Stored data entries
--------------------

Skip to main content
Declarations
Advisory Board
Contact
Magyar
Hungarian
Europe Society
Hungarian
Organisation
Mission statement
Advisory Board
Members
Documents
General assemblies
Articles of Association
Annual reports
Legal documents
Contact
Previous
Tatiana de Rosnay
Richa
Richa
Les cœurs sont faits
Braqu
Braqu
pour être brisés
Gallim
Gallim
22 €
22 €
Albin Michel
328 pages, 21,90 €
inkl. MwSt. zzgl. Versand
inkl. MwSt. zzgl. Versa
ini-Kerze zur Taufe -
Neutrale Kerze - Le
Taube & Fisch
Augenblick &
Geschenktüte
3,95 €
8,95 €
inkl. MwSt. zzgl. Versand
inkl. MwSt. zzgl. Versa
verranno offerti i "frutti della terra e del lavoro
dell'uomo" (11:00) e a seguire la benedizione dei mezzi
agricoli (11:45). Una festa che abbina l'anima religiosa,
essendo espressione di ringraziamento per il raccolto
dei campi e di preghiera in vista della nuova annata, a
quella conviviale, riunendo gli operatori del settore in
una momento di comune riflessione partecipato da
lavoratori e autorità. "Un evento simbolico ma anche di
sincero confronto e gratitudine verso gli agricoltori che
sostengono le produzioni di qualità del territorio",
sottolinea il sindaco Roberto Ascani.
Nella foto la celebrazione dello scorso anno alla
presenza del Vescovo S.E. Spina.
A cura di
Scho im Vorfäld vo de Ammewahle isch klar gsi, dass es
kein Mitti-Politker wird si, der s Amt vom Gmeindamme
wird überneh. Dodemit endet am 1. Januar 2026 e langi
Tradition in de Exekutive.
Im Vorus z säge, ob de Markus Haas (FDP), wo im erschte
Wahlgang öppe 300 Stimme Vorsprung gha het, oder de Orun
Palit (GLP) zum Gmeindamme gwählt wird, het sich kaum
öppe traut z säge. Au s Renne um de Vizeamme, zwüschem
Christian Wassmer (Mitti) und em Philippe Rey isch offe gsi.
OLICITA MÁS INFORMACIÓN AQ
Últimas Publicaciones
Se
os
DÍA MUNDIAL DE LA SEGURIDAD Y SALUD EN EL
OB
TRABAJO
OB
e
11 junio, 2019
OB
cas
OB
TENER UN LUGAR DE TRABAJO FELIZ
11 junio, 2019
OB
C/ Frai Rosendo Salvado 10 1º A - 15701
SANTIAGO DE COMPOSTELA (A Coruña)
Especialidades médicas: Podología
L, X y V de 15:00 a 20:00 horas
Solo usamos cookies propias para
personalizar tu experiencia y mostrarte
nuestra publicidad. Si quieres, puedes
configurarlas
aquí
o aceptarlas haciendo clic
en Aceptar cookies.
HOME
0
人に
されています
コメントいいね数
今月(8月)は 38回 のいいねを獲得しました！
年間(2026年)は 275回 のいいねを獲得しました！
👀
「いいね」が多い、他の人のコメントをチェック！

--------------------

• Instructions to follow:
Return each line of the data above that includes the word "wird".

• Exercise output:
kein Mitti-Politker wird si, der s Amt vom Gmeindamme
wird überneh. Dodemit endet am 1. Januar 2026 e langi
Palit (GLP) zum Gmeindamme gwählt wird, het sich kaum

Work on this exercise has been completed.